Hi, this week, I encountered a issue when I tried to initialize a synchronization between to database using SQL Azure DataSync.
My scenario is the following :
- One database is located on West Europe (B1)
- One database is located on North Europe (B2 – this database is sync in case of failure)
- The database represent 28 giga and about 28 000 000 lines.

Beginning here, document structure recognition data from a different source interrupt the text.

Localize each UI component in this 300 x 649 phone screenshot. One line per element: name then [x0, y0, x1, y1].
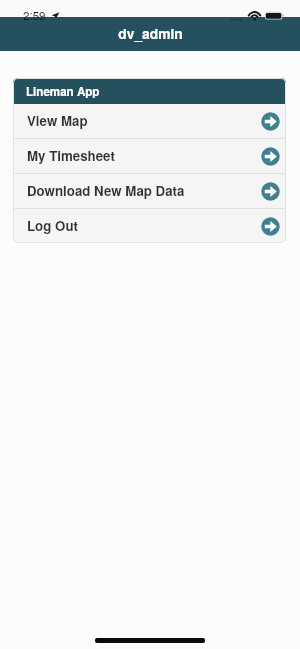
staticText: Lineman App [26, 83, 100, 100]
button[interactable]: Download New Map Data [13, 174, 286, 208]
button[interactable]: View Map [13, 104, 286, 138]
other: Open [261, 112, 280, 131]
staticText: My Timesheet [27, 146, 115, 165]
button[interactable]: Log Out [13, 209, 286, 243]
staticText: dv_admin [118, 23, 183, 43]
staticText: 2:59 [23, 7, 46, 24]
other: Open [261, 147, 280, 166]
staticText: Log Out [27, 216, 78, 235]
button[interactable]: My Timesheet [13, 139, 286, 173]
staticText: Download New Map Data [27, 181, 185, 200]
staticText: View Map [27, 111, 88, 130]
other: Open [261, 217, 280, 236]
other: Open [261, 182, 280, 201]
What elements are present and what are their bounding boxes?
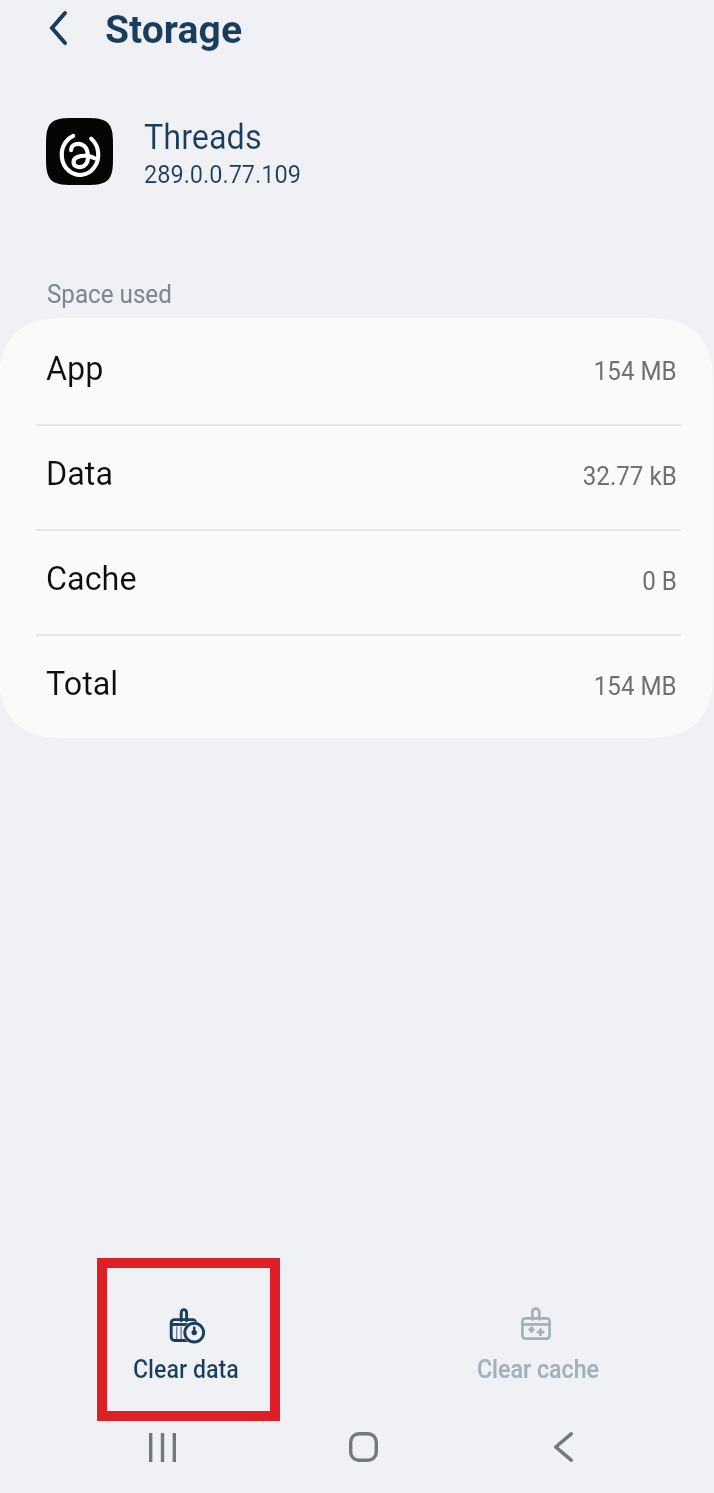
- staticText: Threads: [144, 116, 262, 157]
- staticText: Space used: [47, 280, 173, 310]
- staticText: Data: [46, 455, 114, 493]
- staticText: 32.77 kB: [583, 461, 677, 492]
- staticText: Total: [46, 665, 119, 703]
- staticText: Clear cache: [477, 1354, 599, 1384]
- staticText: 289.0.0.77.109: [144, 159, 301, 189]
- staticText: 0 B: [642, 566, 677, 597]
- button[interactable]: Back: [533, 1417, 593, 1477]
- staticText: Cache: [46, 560, 136, 598]
- button[interactable]: App: [0, 318, 713, 423]
- button[interactable]: Clear cache: [357, 1258, 714, 1420]
- button[interactable]: Cache: [0, 528, 713, 633]
- button[interactable]: Total: [0, 633, 713, 738]
- button[interactable]: Clear data: [0, 1258, 357, 1420]
- staticText: 154 MB: [594, 356, 677, 387]
- button[interactable]: Data: [0, 423, 713, 528]
- staticText: App: [46, 350, 104, 388]
- button[interactable]: Home: [333, 1417, 393, 1477]
- staticText: 154 MB: [594, 671, 677, 702]
- staticText: Clear data: [133, 1354, 239, 1384]
- staticText: Storage: [105, 7, 243, 52]
- button[interactable]: Recent apps: [132, 1417, 192, 1477]
- button[interactable]: Navigate up: [34, 5, 82, 51]
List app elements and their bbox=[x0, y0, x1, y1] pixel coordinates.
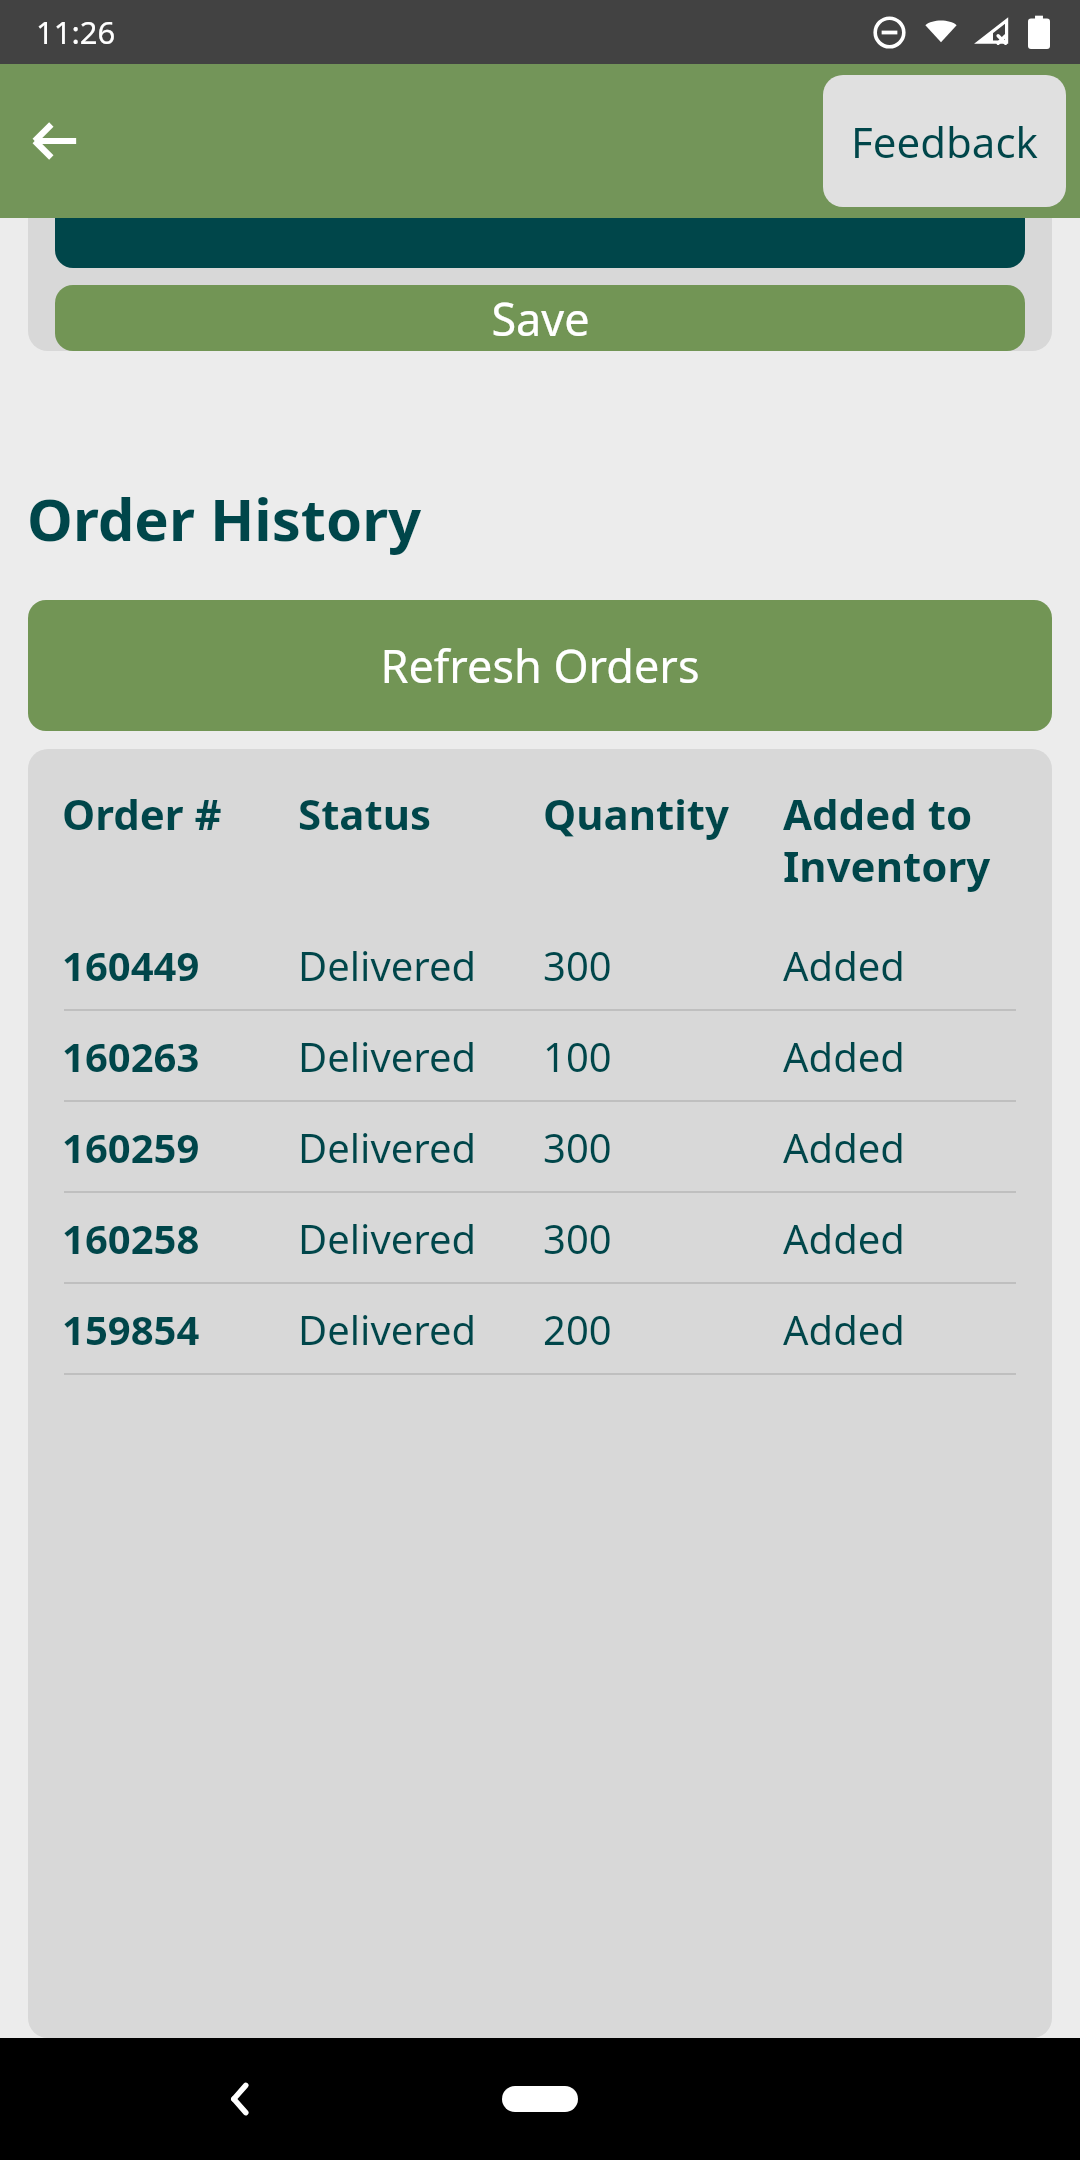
staticText: Quantity bbox=[543, 785, 783, 842]
staticText: Order # bbox=[62, 785, 298, 842]
staticText: Save bbox=[491, 288, 590, 349]
staticText: Feedback bbox=[851, 113, 1038, 170]
staticText: Added bbox=[783, 1302, 1018, 1356]
staticText: Delivered bbox=[298, 1211, 543, 1265]
staticText: 200 bbox=[543, 1302, 783, 1356]
staticText: Delivered bbox=[298, 938, 543, 992]
staticText: 300 bbox=[543, 1211, 783, 1265]
staticText: Delivered bbox=[298, 1120, 543, 1174]
staticText: 11:26 bbox=[36, 11, 116, 53]
staticText: Added bbox=[783, 1120, 1018, 1174]
button[interactable]: Refresh Orders bbox=[28, 600, 1052, 731]
button[interactable]: Back bbox=[196, 2054, 286, 2144]
staticText: 159854 bbox=[62, 1302, 298, 1356]
button[interactable]: 160449 bbox=[62, 920, 1018, 1009]
button[interactable] bbox=[55, 218, 1025, 268]
button[interactable]: Home bbox=[475, 2069, 605, 2129]
staticText: Added to Inventory bbox=[783, 785, 1018, 894]
staticText: 160449 bbox=[62, 938, 298, 992]
staticText: Delivered bbox=[298, 1302, 543, 1356]
staticText: Added bbox=[783, 1029, 1018, 1083]
staticText: 100 bbox=[543, 1029, 783, 1083]
staticText: Delivered bbox=[298, 1029, 543, 1083]
button[interactable]: Back bbox=[14, 100, 96, 182]
staticText: 300 bbox=[543, 1120, 783, 1174]
staticText: 160259 bbox=[62, 1120, 298, 1174]
staticText: Added bbox=[783, 1211, 1018, 1265]
button[interactable]: Save bbox=[55, 285, 1025, 351]
staticText: Added bbox=[783, 938, 1018, 992]
button[interactable]: 160263 bbox=[62, 1011, 1018, 1100]
button[interactable]: 160259 bbox=[62, 1102, 1018, 1191]
staticText: Order History bbox=[27, 479, 422, 558]
staticText: 160263 bbox=[62, 1029, 298, 1083]
button[interactable]: Feedback bbox=[823, 75, 1066, 207]
staticText: Refresh Orders bbox=[380, 635, 700, 696]
button[interactable]: 159854 bbox=[62, 1284, 1018, 1373]
staticText: 160258 bbox=[62, 1211, 298, 1265]
staticText: Status bbox=[298, 785, 543, 842]
staticText: 300 bbox=[543, 938, 783, 992]
button[interactable]: 160258 bbox=[62, 1193, 1018, 1282]
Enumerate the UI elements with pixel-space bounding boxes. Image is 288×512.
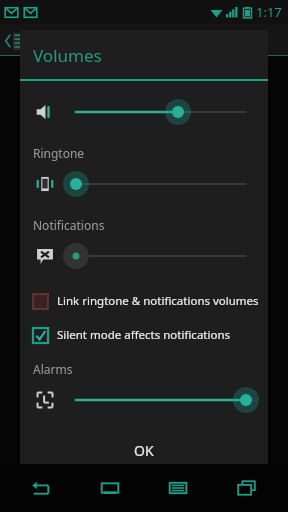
staticText: Volumes — [33, 44, 102, 67]
button[interactable]: Recent apps — [219, 464, 275, 512]
button[interactable] — [20, 165, 268, 203]
staticText: Link ringtone & notifications volumes — [57, 293, 259, 309]
button[interactable]: Silent mode affects notifications — [20, 321, 268, 349]
staticText: OK — [134, 441, 154, 460]
button[interactable] — [20, 93, 268, 131]
button[interactable] — [20, 237, 268, 275]
staticText: Silent mode affects notifications — [57, 327, 231, 343]
staticText: Alarms — [33, 361, 73, 377]
button[interactable]: Menu — [150, 464, 206, 512]
staticText: 1:17 — [256, 3, 282, 21]
button[interactable]: OK — [20, 433, 268, 467]
button[interactable]: Back — [13, 464, 69, 512]
button[interactable] — [20, 381, 268, 419]
staticText: Notifications — [33, 217, 105, 233]
button[interactable]: Home — [82, 464, 138, 512]
staticText: Ringtone — [33, 145, 85, 161]
button[interactable]: Link ringtone & notifications volumes — [20, 287, 268, 315]
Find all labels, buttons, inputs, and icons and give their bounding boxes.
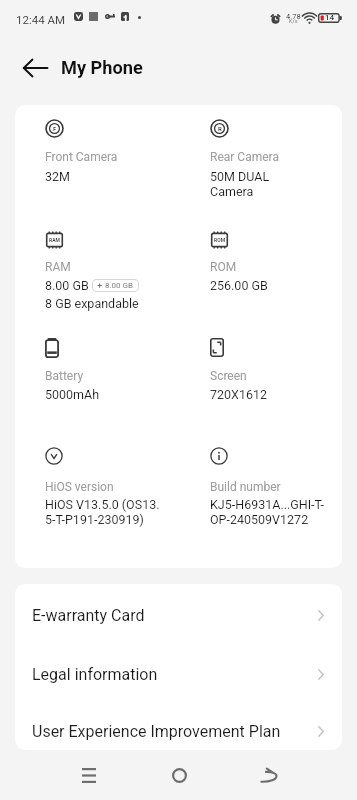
- staticText: F: [53, 125, 57, 132]
- staticText: Battery: [45, 369, 84, 383]
- staticText: HiOS V13.5.0 (OS13. 5-T-P191-230919): [45, 497, 160, 527]
- staticText: Front Camera: [45, 150, 118, 164]
- staticText: 8.00 GB: [105, 281, 134, 290]
- staticText: ROM: [214, 237, 226, 243]
- staticText: 5000mAh: [45, 387, 100, 402]
- button[interactable]: E-warranty Card: [15, 586, 342, 644]
- staticText: RAM: [45, 260, 71, 274]
- staticText: 14: [325, 13, 335, 22]
- button[interactable]: Back: [18, 51, 52, 85]
- staticText: RAM: [49, 237, 60, 243]
- staticText: 50M DUAL Camera: [210, 169, 270, 199]
- staticText: 12:44 AM: [16, 13, 66, 26]
- staticText: 8.00 GB: [45, 278, 89, 293]
- staticText: KJ5-H6931A...GHI-T- OP-240509V1272: [210, 497, 325, 527]
- button[interactable]: Back: [246, 753, 290, 797]
- staticText: 8 GB expandable: [45, 296, 139, 311]
- staticText: R: [218, 125, 222, 132]
- staticText: 256.00 GB: [210, 278, 268, 293]
- staticText: My Phone: [61, 57, 143, 78]
- staticText: Rear Camera: [210, 150, 279, 164]
- staticText: ROM: [210, 260, 237, 274]
- staticText: Screen: [210, 369, 247, 383]
- staticText: HiOS version: [45, 480, 114, 494]
- staticText: +: [97, 280, 103, 291]
- button[interactable]: Recent apps: [67, 753, 111, 797]
- staticText: User Experience Improvement Plan: [32, 722, 318, 741]
- staticText: 720X1612: [210, 387, 268, 402]
- button[interactable]: User Experience Improvement Plan: [15, 702, 342, 750]
- staticText: Build number: [210, 480, 281, 494]
- staticText: E-warranty Card: [32, 606, 318, 625]
- staticText: Legal information: [32, 665, 318, 684]
- staticText: K/s: [289, 18, 298, 24]
- button[interactable]: Legal information: [15, 645, 342, 703]
- staticText: 32M: [45, 169, 70, 184]
- button[interactable]: Home: [157, 753, 201, 797]
- staticText: 4.78: [286, 12, 301, 21]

The problem with the datasync is the initialization due to the high capacity of the database.
You’ve for this multiple two first scenario.
- Create the Schema on base B1
- Set all the data on B1 (these two steps can be just one with an import database from a export or backup)
- Create the schema on base B2 (because DataSync is not able to create all the constraints of the schema)
- Configure the sync
- Launch the first sync
This will result on a long transfer of data between B1 and B2. (In my case about 15-20h maybe more)
The second scenario is :
- Create the Schema on base B1
- Set all the data on B1 (these two steps can be just one with an import database from a export or backup)
- Create the schema on base B2 (because DataSync is not able to create all the constraints of the schema)
- Set all the data on B1 (these two steps can be just one with an import database from a export or backup)
- Configure the sync
- Launch the first sync
This will result on a analysis of all the data present in the tracking table of each database and a merge of the data according to the conflict priority (hub or spoke, in my case, the hub). This scenario is very very very long, it’s take more than 36h and create some latency on the database.
So I decided one last solution. Try to set the two database identical with the import of the same backup then configure the DataSync (without schedule the sync)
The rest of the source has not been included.